A Books business model is to make the lions share of their profit on the "Vig" ( vigorish). That (-110) part of the point spread. Often they use the vig as enticement to get money placed on one side or the other.
A big (+) amount one one side of a toss up vs a bigger (-) amount on the other side is an adjustment to where the betting public has there money.
Team x -1 (+130) vs team y +1(-175) means the book believes it's a tossup game. But the betting public has laid its cash at at least 65% on team y. The vigorish adjusts according to what it takes to get an even payout no matter who wins.
The vig creates a break even point for the bookie. The vig is then adjusted up or down to create the sweet spot, where no matter the outcome. The books wins a profit. Hence the reason negative vig is always much higher than positive Vig.

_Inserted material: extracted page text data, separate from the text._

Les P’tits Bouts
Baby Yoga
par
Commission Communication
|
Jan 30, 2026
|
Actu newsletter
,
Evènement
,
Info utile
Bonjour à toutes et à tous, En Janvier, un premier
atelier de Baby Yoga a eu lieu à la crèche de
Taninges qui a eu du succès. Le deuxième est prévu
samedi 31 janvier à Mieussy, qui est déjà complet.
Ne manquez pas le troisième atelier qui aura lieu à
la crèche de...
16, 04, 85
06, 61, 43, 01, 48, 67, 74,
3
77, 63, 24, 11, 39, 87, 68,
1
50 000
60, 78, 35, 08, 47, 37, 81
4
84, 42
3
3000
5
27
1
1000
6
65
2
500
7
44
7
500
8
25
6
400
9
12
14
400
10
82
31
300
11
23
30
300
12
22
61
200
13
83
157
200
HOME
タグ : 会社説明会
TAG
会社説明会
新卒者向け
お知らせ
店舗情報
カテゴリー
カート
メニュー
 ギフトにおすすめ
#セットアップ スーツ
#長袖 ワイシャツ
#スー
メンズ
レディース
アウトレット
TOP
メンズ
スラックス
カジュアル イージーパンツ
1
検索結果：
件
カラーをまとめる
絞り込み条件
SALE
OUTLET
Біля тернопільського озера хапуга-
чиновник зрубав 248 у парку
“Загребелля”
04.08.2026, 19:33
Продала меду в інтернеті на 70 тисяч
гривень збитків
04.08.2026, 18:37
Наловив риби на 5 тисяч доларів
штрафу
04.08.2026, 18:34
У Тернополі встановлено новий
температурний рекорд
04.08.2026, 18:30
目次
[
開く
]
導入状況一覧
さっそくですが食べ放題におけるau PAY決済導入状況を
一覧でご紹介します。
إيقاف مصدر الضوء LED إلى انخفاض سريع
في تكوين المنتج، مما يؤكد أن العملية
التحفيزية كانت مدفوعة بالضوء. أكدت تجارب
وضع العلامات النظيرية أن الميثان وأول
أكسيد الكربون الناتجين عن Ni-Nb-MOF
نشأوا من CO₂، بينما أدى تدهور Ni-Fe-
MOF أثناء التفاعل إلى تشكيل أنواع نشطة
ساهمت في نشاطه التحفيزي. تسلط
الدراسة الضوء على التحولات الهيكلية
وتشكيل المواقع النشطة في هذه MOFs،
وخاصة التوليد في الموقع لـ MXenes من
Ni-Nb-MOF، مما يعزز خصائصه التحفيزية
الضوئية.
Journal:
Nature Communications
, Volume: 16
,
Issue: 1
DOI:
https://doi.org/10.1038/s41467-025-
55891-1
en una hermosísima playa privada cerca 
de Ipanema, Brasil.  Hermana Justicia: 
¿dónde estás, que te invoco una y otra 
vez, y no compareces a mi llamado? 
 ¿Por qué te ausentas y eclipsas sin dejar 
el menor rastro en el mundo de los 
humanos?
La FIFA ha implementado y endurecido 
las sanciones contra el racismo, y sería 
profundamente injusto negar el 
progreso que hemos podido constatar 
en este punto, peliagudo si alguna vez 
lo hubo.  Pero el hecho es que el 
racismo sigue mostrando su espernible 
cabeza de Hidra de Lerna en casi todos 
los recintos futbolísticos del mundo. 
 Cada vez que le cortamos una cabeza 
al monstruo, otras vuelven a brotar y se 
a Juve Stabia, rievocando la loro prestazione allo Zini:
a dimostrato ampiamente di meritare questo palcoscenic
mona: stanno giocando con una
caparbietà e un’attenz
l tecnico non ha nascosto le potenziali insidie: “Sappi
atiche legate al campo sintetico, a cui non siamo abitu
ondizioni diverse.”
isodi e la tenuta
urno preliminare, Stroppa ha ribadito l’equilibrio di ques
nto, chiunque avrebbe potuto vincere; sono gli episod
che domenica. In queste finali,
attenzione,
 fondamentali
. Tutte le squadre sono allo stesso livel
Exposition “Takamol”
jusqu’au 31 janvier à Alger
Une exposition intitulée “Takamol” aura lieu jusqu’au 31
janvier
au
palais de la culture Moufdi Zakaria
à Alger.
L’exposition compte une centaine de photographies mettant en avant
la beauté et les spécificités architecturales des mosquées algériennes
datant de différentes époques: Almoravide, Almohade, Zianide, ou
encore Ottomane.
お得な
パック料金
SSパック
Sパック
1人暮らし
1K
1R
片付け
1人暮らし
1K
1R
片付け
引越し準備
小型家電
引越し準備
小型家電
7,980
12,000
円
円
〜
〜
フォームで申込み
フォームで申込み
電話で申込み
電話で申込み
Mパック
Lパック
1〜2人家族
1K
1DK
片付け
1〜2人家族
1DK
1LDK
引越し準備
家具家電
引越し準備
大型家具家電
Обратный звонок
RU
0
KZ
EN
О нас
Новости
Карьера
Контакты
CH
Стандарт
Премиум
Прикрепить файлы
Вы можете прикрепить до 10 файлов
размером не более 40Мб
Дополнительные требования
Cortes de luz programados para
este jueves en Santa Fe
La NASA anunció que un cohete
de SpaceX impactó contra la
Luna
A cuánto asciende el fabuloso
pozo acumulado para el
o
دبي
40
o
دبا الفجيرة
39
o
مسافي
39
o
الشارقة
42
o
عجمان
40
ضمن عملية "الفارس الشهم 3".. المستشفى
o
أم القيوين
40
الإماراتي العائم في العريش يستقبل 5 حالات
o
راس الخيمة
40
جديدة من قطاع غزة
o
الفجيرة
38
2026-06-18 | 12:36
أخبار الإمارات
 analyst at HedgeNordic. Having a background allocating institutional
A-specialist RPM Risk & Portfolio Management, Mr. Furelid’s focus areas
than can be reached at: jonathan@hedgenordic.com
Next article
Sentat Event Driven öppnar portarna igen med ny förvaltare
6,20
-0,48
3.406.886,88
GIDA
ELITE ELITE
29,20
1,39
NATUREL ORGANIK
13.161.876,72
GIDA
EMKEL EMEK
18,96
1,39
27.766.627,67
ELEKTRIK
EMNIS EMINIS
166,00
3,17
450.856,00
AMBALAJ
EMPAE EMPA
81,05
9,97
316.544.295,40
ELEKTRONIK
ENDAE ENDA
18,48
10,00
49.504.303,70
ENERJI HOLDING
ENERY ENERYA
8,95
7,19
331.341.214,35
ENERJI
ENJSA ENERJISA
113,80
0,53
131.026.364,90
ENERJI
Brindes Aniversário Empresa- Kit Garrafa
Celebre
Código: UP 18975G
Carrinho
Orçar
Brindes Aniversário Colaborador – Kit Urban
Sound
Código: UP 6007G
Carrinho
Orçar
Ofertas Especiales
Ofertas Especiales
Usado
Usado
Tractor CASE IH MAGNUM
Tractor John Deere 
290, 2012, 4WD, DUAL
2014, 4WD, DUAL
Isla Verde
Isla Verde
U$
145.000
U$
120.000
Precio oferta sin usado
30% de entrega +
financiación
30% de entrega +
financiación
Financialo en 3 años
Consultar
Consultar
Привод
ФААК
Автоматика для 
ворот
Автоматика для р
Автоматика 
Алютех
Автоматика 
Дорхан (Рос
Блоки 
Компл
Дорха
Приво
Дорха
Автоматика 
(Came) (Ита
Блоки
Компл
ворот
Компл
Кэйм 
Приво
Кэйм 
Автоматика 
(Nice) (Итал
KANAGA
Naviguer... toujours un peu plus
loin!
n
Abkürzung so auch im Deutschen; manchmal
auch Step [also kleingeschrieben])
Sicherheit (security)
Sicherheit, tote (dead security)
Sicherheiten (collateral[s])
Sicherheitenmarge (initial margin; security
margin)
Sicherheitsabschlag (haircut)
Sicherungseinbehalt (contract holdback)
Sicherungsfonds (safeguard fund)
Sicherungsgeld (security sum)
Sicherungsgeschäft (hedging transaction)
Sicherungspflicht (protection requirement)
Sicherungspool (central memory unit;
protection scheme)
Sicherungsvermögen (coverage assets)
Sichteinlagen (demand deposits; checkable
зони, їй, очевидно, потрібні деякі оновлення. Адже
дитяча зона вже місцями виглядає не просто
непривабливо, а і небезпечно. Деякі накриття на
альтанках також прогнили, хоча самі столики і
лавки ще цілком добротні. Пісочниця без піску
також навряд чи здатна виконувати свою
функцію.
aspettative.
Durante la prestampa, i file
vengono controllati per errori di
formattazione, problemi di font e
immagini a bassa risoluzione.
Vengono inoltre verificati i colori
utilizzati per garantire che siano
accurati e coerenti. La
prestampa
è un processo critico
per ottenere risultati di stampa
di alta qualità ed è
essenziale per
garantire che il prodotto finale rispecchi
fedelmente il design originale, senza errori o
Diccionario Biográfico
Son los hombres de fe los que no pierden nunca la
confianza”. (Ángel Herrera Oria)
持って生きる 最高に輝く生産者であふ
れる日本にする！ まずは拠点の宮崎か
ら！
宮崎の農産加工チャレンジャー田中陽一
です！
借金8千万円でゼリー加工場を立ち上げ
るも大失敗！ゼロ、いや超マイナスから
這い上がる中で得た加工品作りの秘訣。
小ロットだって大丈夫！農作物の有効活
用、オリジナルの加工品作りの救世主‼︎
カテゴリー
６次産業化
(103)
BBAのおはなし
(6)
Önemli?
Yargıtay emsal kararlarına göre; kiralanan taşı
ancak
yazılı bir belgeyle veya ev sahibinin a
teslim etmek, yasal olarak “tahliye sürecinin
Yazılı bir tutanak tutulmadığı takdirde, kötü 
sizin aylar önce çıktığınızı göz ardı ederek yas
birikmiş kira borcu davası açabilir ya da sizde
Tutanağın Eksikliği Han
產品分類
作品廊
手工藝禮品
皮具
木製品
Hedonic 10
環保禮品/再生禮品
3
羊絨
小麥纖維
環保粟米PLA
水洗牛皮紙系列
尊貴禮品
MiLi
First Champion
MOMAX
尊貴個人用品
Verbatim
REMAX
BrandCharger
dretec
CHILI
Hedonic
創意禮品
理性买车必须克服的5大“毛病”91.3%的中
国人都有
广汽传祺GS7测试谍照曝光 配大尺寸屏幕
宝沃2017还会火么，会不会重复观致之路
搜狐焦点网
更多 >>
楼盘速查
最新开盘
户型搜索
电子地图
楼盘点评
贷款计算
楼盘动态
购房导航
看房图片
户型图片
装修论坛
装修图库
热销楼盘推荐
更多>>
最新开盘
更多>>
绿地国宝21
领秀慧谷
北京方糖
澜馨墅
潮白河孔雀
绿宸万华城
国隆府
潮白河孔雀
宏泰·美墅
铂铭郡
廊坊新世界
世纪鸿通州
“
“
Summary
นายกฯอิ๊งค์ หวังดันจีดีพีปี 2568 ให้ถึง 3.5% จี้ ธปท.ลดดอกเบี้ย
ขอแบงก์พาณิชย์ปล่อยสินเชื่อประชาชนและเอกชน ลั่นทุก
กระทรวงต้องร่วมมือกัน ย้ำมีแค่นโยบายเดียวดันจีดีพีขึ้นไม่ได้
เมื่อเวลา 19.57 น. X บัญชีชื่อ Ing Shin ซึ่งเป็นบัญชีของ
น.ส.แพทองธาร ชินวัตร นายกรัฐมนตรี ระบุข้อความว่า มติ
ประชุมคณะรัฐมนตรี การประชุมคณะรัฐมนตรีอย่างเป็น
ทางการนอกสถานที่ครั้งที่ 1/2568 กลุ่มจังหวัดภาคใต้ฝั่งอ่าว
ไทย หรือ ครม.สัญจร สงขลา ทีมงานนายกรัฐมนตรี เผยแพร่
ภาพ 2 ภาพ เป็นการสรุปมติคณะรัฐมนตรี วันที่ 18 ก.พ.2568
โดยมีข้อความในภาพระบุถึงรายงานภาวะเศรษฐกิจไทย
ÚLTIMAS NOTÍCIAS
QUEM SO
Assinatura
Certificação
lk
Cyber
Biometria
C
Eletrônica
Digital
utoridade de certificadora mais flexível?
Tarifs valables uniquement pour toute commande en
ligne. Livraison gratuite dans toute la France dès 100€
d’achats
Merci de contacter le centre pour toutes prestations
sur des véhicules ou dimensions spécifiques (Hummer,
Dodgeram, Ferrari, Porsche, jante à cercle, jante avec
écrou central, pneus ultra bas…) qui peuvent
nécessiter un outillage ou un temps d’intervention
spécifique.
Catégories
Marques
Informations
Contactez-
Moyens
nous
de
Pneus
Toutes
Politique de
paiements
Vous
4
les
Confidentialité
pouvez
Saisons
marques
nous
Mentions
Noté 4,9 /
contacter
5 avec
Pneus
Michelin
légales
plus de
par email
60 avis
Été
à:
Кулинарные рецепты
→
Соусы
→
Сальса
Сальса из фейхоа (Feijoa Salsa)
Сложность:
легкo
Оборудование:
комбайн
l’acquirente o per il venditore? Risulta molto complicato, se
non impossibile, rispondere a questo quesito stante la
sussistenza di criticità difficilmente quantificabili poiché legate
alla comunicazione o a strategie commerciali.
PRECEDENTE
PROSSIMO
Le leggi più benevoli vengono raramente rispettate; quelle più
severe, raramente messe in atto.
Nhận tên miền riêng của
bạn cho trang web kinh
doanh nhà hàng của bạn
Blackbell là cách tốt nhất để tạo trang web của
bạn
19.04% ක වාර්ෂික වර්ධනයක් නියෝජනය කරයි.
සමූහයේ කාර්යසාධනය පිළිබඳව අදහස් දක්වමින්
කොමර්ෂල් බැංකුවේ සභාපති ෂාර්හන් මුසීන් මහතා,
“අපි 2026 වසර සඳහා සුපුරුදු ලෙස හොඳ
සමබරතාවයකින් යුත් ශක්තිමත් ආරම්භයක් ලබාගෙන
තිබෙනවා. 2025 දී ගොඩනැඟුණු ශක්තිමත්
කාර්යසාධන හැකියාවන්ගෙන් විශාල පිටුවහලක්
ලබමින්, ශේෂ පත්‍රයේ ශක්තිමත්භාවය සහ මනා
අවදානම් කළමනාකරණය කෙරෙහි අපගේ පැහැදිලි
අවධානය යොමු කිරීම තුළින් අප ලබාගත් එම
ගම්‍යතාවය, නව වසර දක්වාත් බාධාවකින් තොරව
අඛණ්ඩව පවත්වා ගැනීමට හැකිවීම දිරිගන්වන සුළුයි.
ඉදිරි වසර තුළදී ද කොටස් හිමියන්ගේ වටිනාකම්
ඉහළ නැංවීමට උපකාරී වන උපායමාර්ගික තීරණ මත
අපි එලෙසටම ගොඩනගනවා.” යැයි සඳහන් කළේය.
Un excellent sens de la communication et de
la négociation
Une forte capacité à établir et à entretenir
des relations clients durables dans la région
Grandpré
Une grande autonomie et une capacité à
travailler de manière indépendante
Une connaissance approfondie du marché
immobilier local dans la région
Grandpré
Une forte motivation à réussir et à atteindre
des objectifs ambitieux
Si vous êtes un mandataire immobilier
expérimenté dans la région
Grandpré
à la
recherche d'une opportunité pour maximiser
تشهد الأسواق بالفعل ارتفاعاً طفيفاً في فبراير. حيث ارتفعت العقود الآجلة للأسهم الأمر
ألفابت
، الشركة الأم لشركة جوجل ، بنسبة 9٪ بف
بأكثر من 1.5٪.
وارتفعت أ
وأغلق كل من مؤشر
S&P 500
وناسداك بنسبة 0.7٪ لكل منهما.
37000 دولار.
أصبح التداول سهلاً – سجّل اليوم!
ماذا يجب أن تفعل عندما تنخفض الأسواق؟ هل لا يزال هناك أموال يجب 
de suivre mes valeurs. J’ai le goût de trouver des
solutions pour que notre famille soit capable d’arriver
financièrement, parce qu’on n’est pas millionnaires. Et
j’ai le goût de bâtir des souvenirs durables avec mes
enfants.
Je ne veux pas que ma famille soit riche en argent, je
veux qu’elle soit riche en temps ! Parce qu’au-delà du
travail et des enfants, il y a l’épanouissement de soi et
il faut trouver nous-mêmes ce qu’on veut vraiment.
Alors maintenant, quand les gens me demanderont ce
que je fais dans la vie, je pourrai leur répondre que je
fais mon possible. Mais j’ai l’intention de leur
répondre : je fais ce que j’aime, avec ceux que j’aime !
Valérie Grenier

The "sharps" ( professional gamblers), they watch the Vig closer than the spread. On key matchups, with large swings in vig. The sharps will " middle" the spread. Trying to beat the book at their own game. Betting on both sides & guaranteeing the sharp gets a profit no matter the outcome. For this reason. The closer to game time. The books often witness large. Very large chunks of money getting placed right before the lines lock. Like a roulette wheel croupier saying, " No more bets".
In our modern era. Both sides. The book & the sharp are employing algorithms to identify middling opportunities.
This is a trillion dollar industry.
I'm surprised there isn't somebody out there selling algorithm software to the betting public.